■ Directions for this task
Images are to be excluded from the copy, and the records below reproduced word for word.

--- Material for this task ---

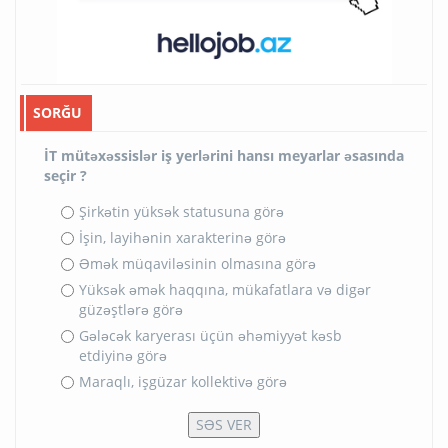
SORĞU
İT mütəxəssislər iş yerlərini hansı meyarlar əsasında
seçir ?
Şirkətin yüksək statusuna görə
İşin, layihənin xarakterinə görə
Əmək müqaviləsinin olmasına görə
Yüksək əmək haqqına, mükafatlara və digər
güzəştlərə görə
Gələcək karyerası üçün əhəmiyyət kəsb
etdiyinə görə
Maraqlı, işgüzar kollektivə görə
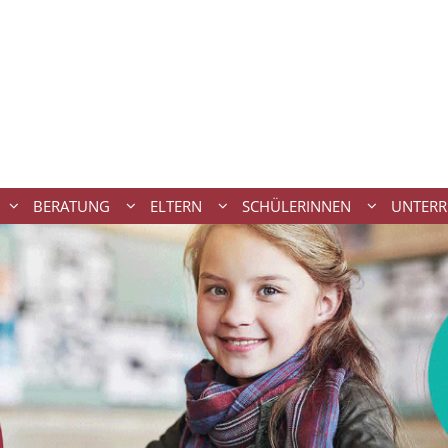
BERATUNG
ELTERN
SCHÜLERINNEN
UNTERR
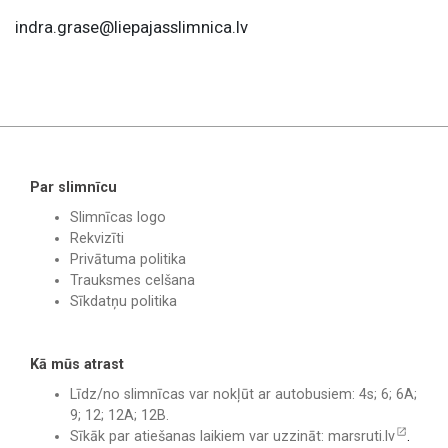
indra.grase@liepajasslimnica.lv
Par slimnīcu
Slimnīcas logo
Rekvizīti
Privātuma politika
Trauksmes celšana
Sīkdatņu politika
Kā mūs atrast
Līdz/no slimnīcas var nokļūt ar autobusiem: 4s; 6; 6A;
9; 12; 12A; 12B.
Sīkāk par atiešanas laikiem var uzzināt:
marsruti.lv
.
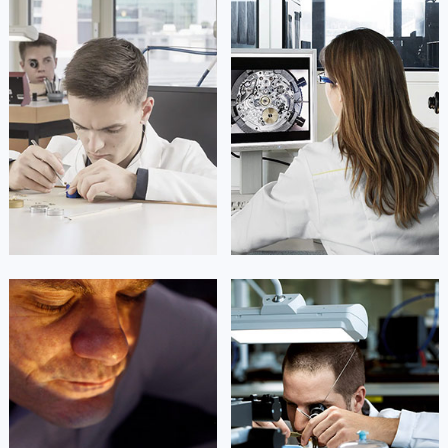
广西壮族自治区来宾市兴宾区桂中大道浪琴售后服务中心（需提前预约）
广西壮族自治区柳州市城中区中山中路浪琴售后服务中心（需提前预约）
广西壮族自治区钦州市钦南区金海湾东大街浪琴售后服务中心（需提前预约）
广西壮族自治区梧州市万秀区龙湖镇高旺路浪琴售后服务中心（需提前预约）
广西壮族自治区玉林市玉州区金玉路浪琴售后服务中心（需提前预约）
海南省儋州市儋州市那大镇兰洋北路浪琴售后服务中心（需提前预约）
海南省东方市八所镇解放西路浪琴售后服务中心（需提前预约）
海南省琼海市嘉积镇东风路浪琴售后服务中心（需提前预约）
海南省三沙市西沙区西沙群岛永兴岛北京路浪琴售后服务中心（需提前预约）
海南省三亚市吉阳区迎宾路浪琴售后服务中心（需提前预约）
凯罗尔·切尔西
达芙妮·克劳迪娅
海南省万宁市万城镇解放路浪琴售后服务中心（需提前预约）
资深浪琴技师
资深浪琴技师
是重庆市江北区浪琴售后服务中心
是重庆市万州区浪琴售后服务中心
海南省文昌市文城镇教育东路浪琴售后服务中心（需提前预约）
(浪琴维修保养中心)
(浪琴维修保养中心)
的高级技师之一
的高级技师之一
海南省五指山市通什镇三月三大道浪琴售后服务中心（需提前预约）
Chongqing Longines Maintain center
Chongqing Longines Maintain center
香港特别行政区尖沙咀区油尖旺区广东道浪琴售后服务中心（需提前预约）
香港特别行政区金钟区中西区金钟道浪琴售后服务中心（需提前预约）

---

■ Exercise response
SORĞU
İT mütəxəssislər iş yerlərini hansı meyarlar əsasında
seçir ?
Şirkətin yüksək statusuna görə
İşin, layihənin xarakterinə görə
Əmək müqaviləsinin olmasına görə
Yüksək əmək haqqına, mükafatlara və digər
güzəştlərə görə
Gələcək karyerası üçün əhəmiyyət kəsb
etdiyinə görə
Maraqlı, işgüzar kollektivə görə
BERATUNG
ELTERN
SCHÜLERINNEN
UNTERR
indra.grase@liepajasslimnica.lv
Par slimnīcu
Slimnīcas logo
Rekvizīti
Privātuma politika
Trauksmes celšana
Sīkdatņu politika
Kā mūs atrast
Līdz/no slimnīcas var nokļūt ar autobusiem: 4s; 6; 6A;
9; 12; 12A; 12B.
Sīkāk par atiešanas laikiem var uzzināt:
marsruti.lv
.
广西壮族自治区来宾市兴宾区桂中大道浪琴售后服务中心（需提前预约）
广西壮族自治区柳州市城中区中山中路浪琴售后服务中心（需提前预约）
广西壮族自治区钦州市钦南区金海湾东大街浪琴售后服务中心（需提前预约）
广西壮族自治区梧州市万秀区龙湖镇高旺路浪琴售后服务中心（需提前预约）
广西壮族自治区玉林市玉州区金玉路浪琴售后服务中心（需提前预约）
海南省儋州市儋州市那大镇兰洋北路浪琴售后服务中心（需提前预约）
海南省东方市八所镇解放西路浪琴售后服务中心（需提前预约）
海南省琼海市嘉积镇东风路浪琴售后服务中心（需提前预约）
海南省三沙市西沙区西沙群岛永兴岛北京路浪琴售后服务中心（需提前预约）
海南省三亚市吉阳区迎宾路浪琴售后服务中心（需提前预约）
凯罗尔·切尔西
达芙妮·克劳迪娅
海南省万宁市万城镇解放路浪琴售后服务中心（需提前预约）
资深浪琴技师
资深浪琴技师
是重庆市江北区浪琴售后服务中心
是重庆市万州区浪琴售后服务中心
海南省文昌市文城镇教育东路浪琴售后服务中心（需提前预约）
(浪琴维修保养中心)
(浪琴维修保养中心)
的高级技师之一
的高级技师之一
海南省五指山市通什镇三月三大道浪琴售后服务中心（需提前预约）
Chongqing Longines Maintain center
Chongqing Longines Maintain center
香港特别行政区尖沙咀区油尖旺区广东道浪琴售后服务中心（需提前预约）
香港特别行政区金钟区中西区金钟道浪琴售后服务中心（需提前预约）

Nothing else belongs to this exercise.